A Question of Faith is a 2017 American Christian drama film. This film was released on September 29, 2017, by Pure Flix Entertainment.

==Plot==
When tragedy strikes three families, their destiny forces them on a converging path to discover God's love, grace and mercy as the challenges of their fate could also resurrect their beliefs.

==Cast==
- Richard T. Jones as David Newman
- Kim Fields as Theresa Newman
- C. Thomas Howell as John Danielson
- Renee O'Connor as Mary Danielson
- Gregory Alan Williams as Farnsworth Newman
- T.C. Stallings as Cecil King
- Jaci Velasquez as Kate Hernandez
- Amber Thompson as Michelle Danielson
- Karen Valero as Maria Hernandez
- Donna Biscoe as Patricia Newman
- Maiya Boyd as Eric's School Friend
- Stephanie Wilkinson as Dr. Timmons
- Kenneth Israel as Dr.
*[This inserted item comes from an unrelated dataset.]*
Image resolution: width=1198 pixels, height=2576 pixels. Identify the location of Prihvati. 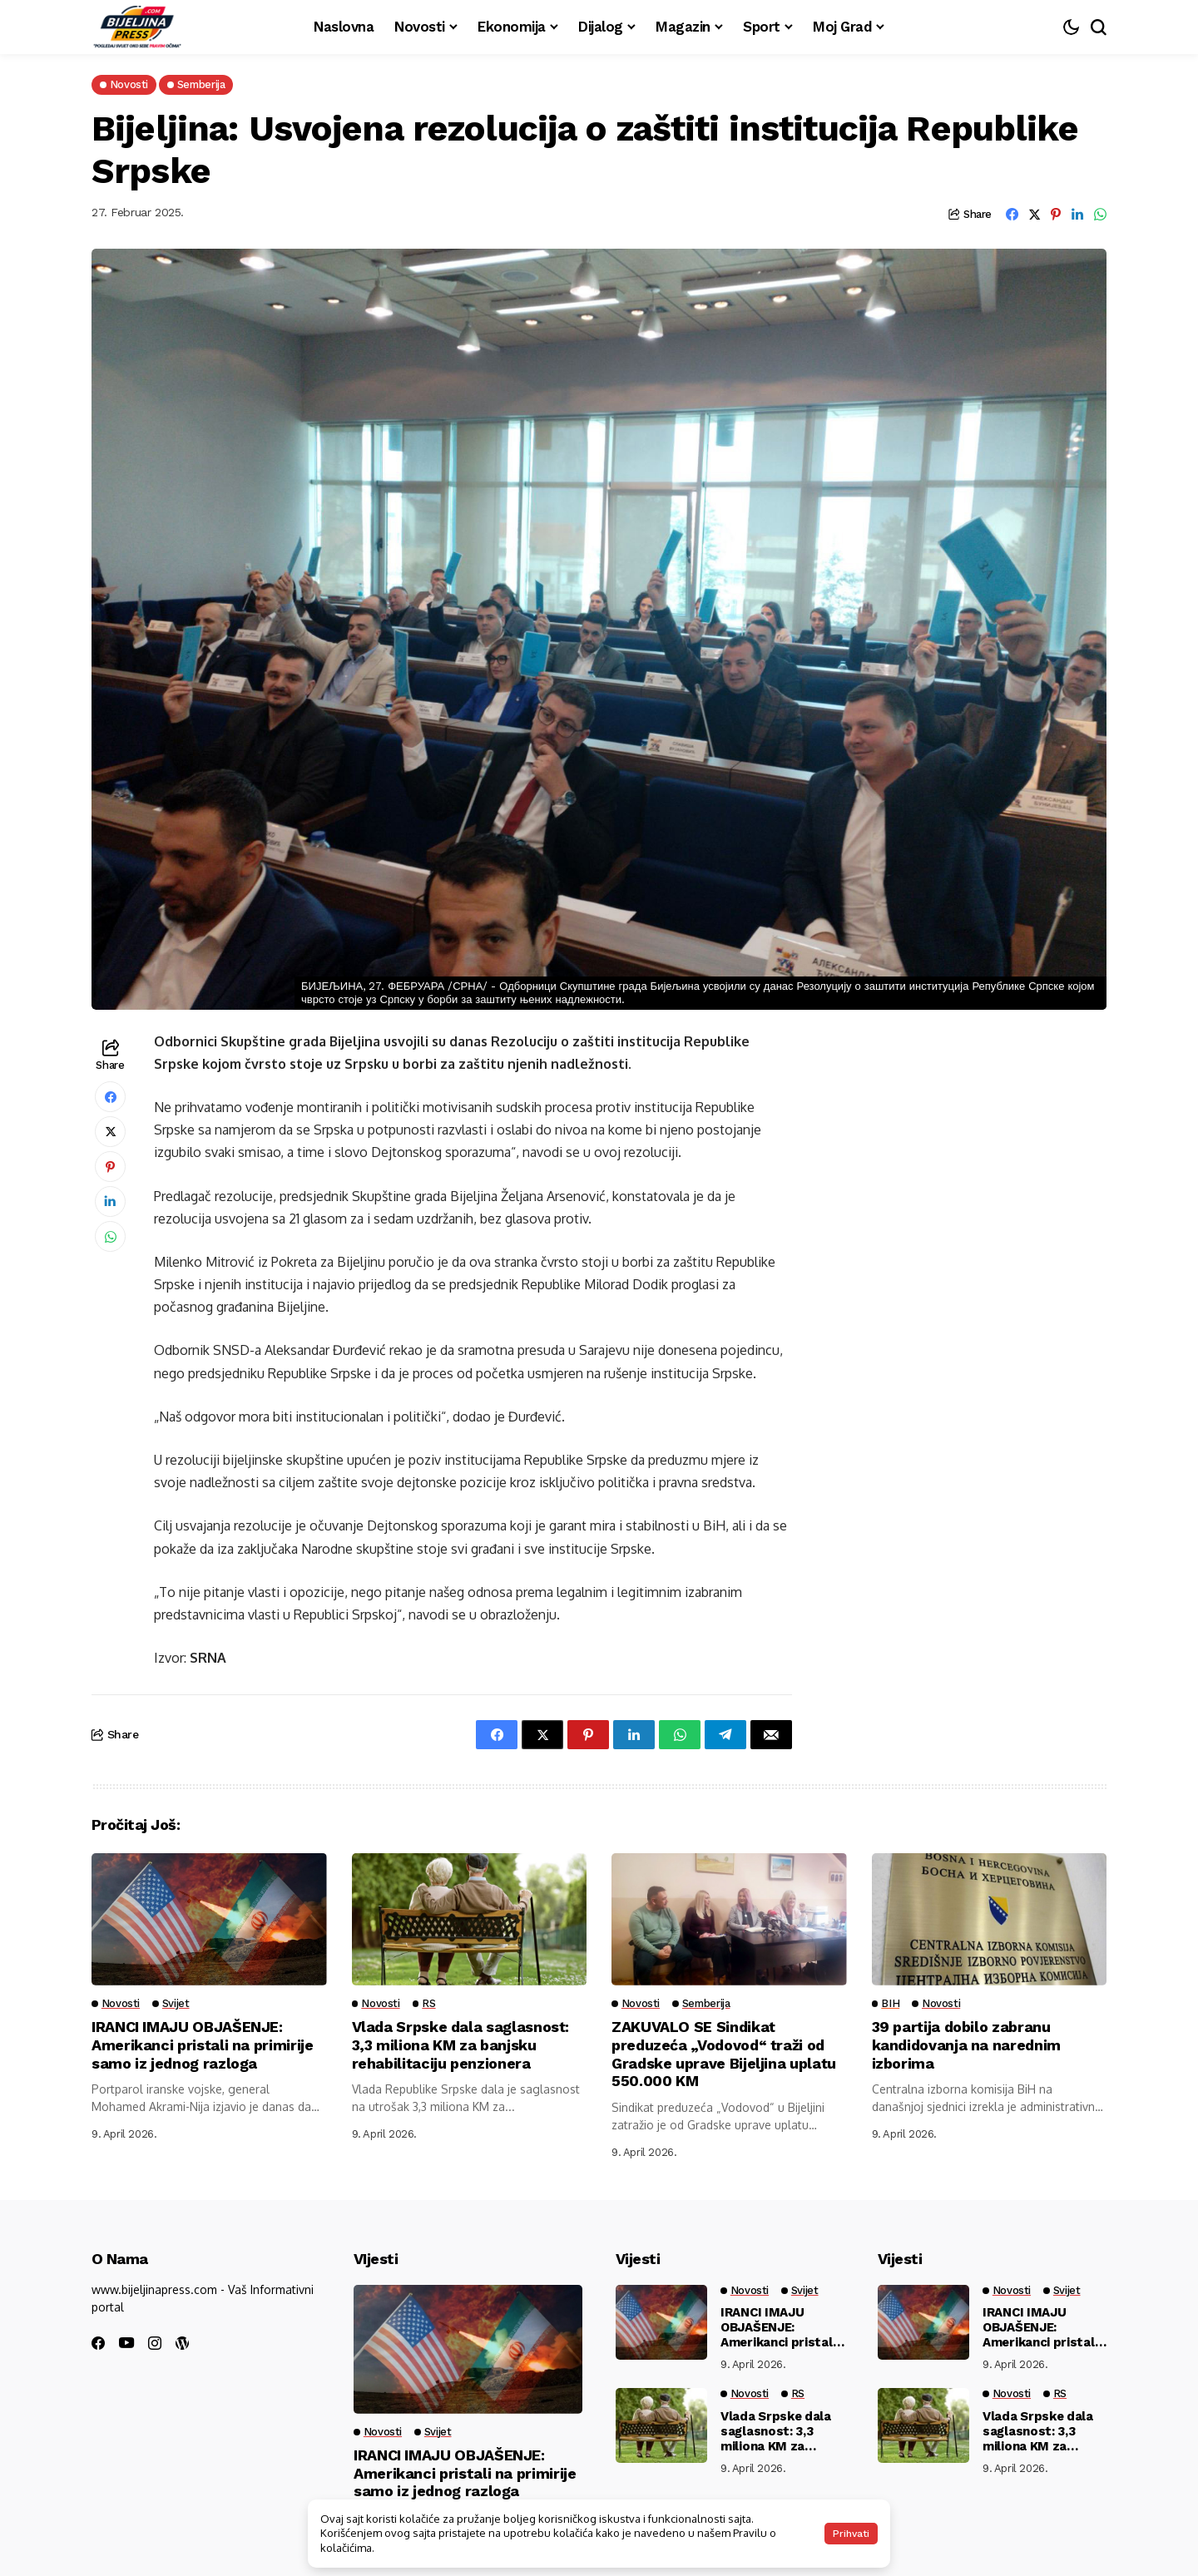 (851, 2533).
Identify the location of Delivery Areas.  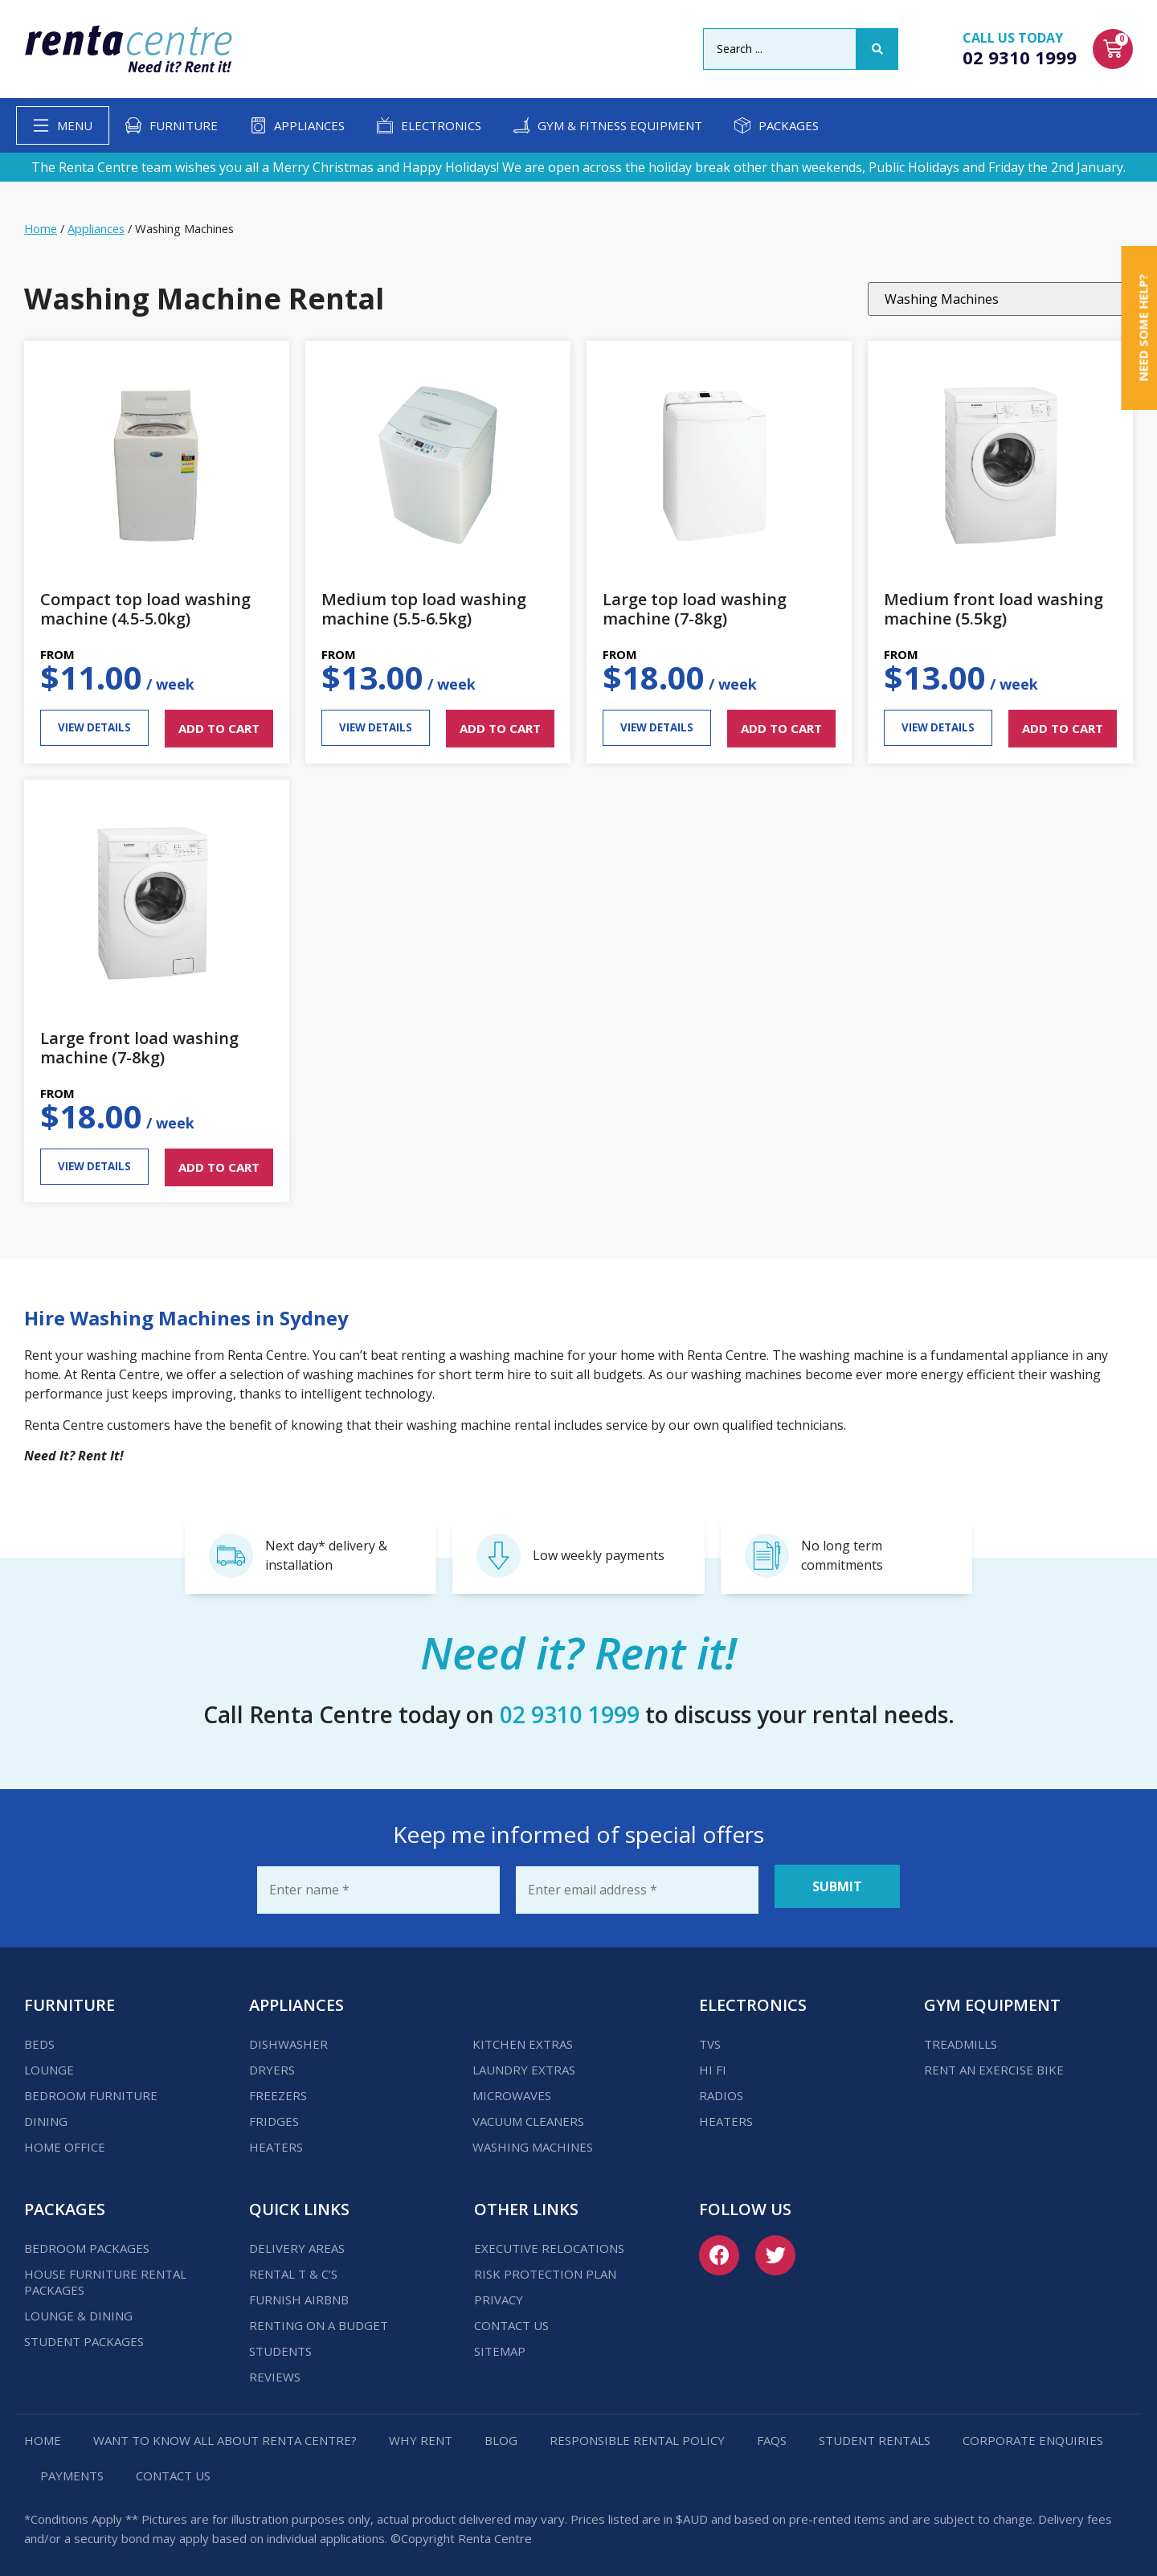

Moore
- Marliss Amiea as Lisa Pearl
- James Hooper as Junior Newman
- Thom Scott II as Jordan Mayberry
- Caleb T. Thomas as Eric Newman

==Release==
A Question of Faith was released in the United States on September 29, 2017, and made $1 million from 661 theaters in its opening weekend (an average of $1,551 per venue).

===Critical response===
The Hollywood Reporter found the film "uplifting, if you’re a believer", acknowledging director Kevan Otto's passion for the film and Richard T. Jones's ability to make his character's arc "almost believable", but criticizing the heavy-handed storytelling and technical aspects of the film, which it found "more on the level of broadcast TV than cinema". The LA Times called it "a religious pamphlet with actors", saying that the script "plays like a first draft, one written from a manual and riddled with two-dimensional characters and on-the-nose dialogue." On review aggregator website Rotten Tomatoes, the film has an approval rating of 40% based on 5 reviews, and an average rating of 5.8/10.

==Soundtrack==
The film features music by Nelson Jackson with additional score by Jason Solowsky. A soundtrack album was released that contains songs by The Nelons, Cecil Thompson, Amber Nelon Thompson, Deloris White, Y'Anna Crawley, and John Paul McGee.